So, if Obama is going to keep these pictures secret, here’s the procedural posture, as reported in DailyKos:

Which leads us to today.  By my calculations, the government has about a month left to file a petition for a writ of certiorari before the Supreme Court.  As to whether the Court will review the opinion below, the question is generally whether the circuit court’s interpretation of the relevant FOIA exemptions or the Geneva Conventions created a split in the governing law with its sister circuits, or has otherwise “so far departed from the accepted and usual course of judicial proceedings, or sanctioned such a departure by a lower court, as to call for an exercise of this Court’s supervisory power” or otherwise presents “an important question of federal law that has not been, but should be, settled by this Court.”  Put in other terms, the government needs four justices to believe that there are five justices who’d overturn the opinion below … and given the way the Court operates, the nine justices involved will include Justice Souter’s successor, whomever she may be.

So, first they have to decide if this is something they even want to look at – the all important ‘Writ of Certiorari.’  If the answer at that stage is yes, then the parties will file briefs, everyone else will file amicus briefs (just to have their two cents on the record), and argument will, eventually, be scheduled.   The wheels of justice turn slow.
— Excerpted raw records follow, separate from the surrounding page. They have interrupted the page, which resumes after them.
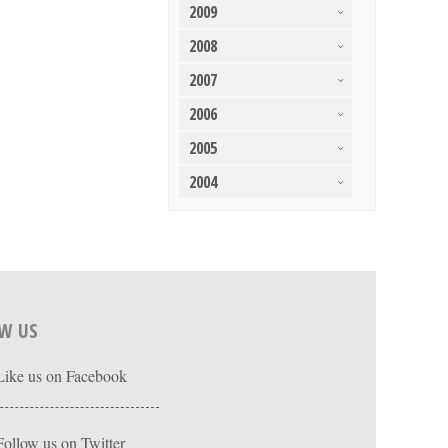
2009
2008
2007
2006
2005
2004
W US
Like us on Facebook
Follow us on Twitter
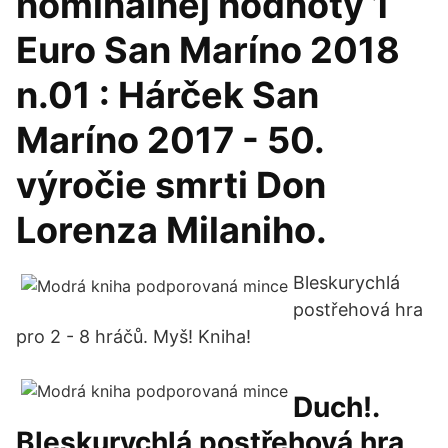
nominálnej hodnoty 1
Euro San Maríno 2018
n.01 : Hárček San
Maríno 2017 - 50.
výročie smrti Don
Lorenza Milaniho.
Bleskurychlá
postřehová hra
pro 2 - 8 hráčů. Myš! Kniha!
Duch!.
Bleskurychlá postřehová hra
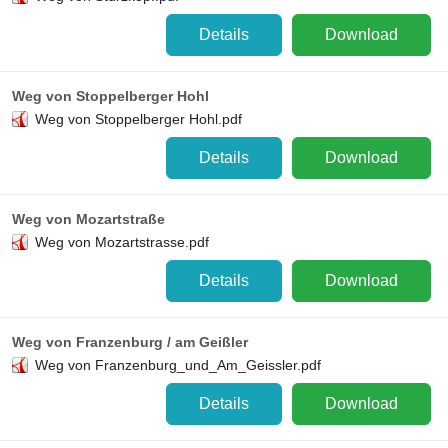
Details
Download
Weg von Stoppelberger Hohl
Weg von Stoppelberger Hohl.pdf
Details
Download
Weg von Mozartstraße
Weg von Mozartstrasse.pdf
Details
Download
Weg von Franzenburg / am Geißler
Weg von Franzenburg_und_Am_Geissler.pdf
Details
Download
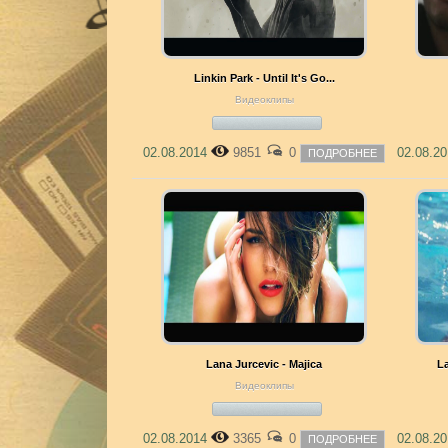
Linkin Park - Until It's Go...
Видеоклипы
02.08.2014
9851
0
02.08.2
ПОДРОБНЕЕ
Lana Jurcevic - Majica
L
Видеоклипы
02.08.2014
3365
0
02.08.2
ПОДРОБНЕЕ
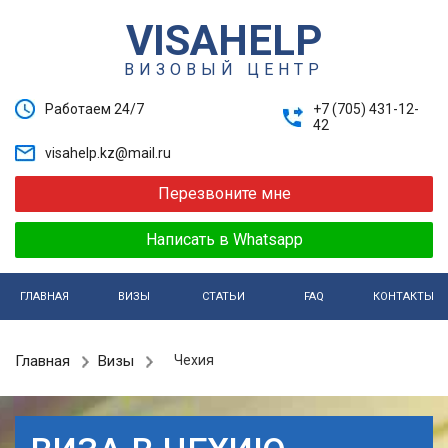
VISAHELP
ВИЗОВЫЙ ЦЕНТР
Работаем 24/7
+7 (705) 431-12-
42
visahelp.kz@mail.ru
Перезвоните мне
Написать в Whatsapp
ГЛАВНАЯ
ВИЗЫ
СТАТЬИ
FAQ
КОНТАКТЫ
Главная
Визы
Чехия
The post quoted above really does a nice job of laying it all out.  The government’s argument (this dates back to the Bush administration) is that the lives of certain people may be put at risk if the pictures are made public.  The appeal court, which has already sided with the ACLU in favor of disclosure, based it’s ruling, in part, on the government’s failure to identify specific people that might be harmed.  The current administration is stuck with that argument.  they can not now go back an argue that national security will be jeopardized.  That issue is not part of this case.  This is a perfect example of how the Courts work – they decide cases, they don’t make law.

And also, remember that they can’t now go and name the people who might be endangered.  Once the case is on appeal, evidence is closed.